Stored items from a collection
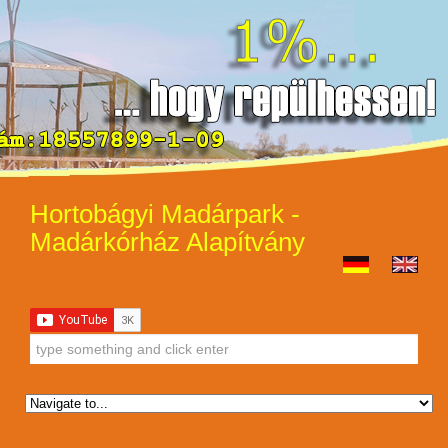
Hortobágyi Madárpark -
Madárkórház Alapítvány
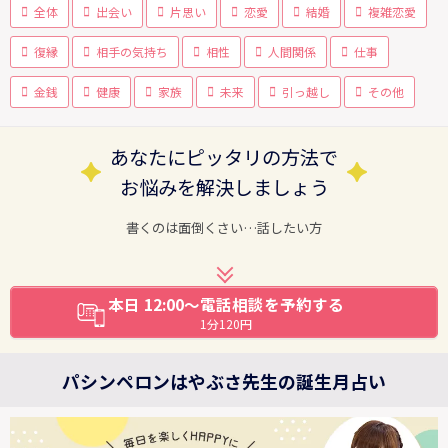
全体
出会い
片思い
恋愛
結婚
複雑恋愛
復縁
相手の気持ち
相性
人間関係
仕事
金銭
健康
家族
未来
引っ越し
その他
あなたにピッタリの方法で
お悩みを解決しましょう
書くのは面倒くさい…話したい方
本日 12:00～電話相談を予約する
1分120円
パシンペロンはやぶさ先生の誕生月占い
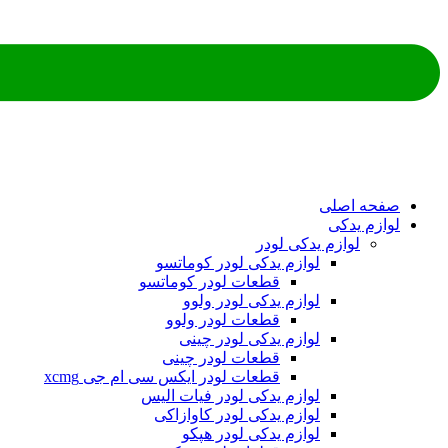
ه اصلی
م یدکی
لوازم یدکی لودر
لوازم یدکی لودر کوماتسو
قطعات لودر کوماتسو
لوازم یدکی لودر ولوو
قطعات لودر ولوو
لوازم یدکی لودر چینی
قطعات لودر چینی
قطعات لودر ایکس سی ام جی xcmg
لوازم یدکی لودر فیات الیس
لوازم یدکی لودر کاوازاکی
لوازم یدکی لودر هپکو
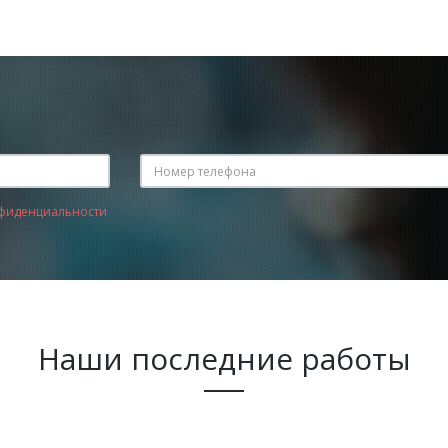
фиденциальности
Наши последние работы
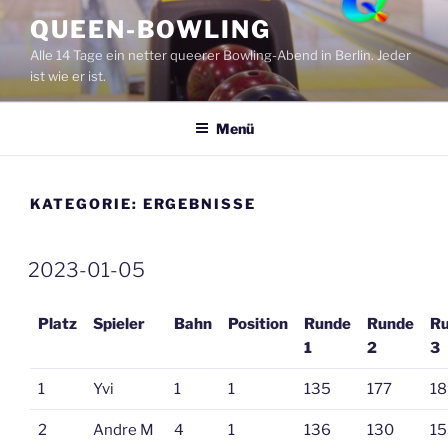
Zum
QUEEN-BOWLING
Inhalt
Alle 14 Tage ein netter queerer Bowling-Abend in Berlin. Jeder
springen
ist wie er ist.
Menü
KATEGORIE:
ERGEBNISSE
VERÖFFENTLICHT
2023-01-05
AM
Platz
Spieler
Bahn
Position
Runde
Runde
R
1
2
3
1
Yvi
1
1
135
177
18
2
Andre M
4
1
136
130
15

=== Work instructions ===
Transcribe exactly each line of the records from the start up to and including the one with "لوازم یدکی لودر کوماتسو", and leave out every picture.

=== Written solution ===
Hortobágyi Madárpark -
Madárkórház Alapítvány
全体
出会い
片思い
恋愛
結婚
複雑恋愛
復縁
相手の気持ち
相性
人間関係
仕事
金銭
健康
家族
未来
引っ越し
その他
あなたにピッタリの方法で
お悩みを解決しましょう
書くのは面倒くさい…話したい方
本日 12:00～電話相談を予約する
1分120円
パシンペロンはやぶさ先生の誕生月占い
ه اصلی
م یدکی
لوازم یدکی لودر
لوازم یدکی لودر کوماتسو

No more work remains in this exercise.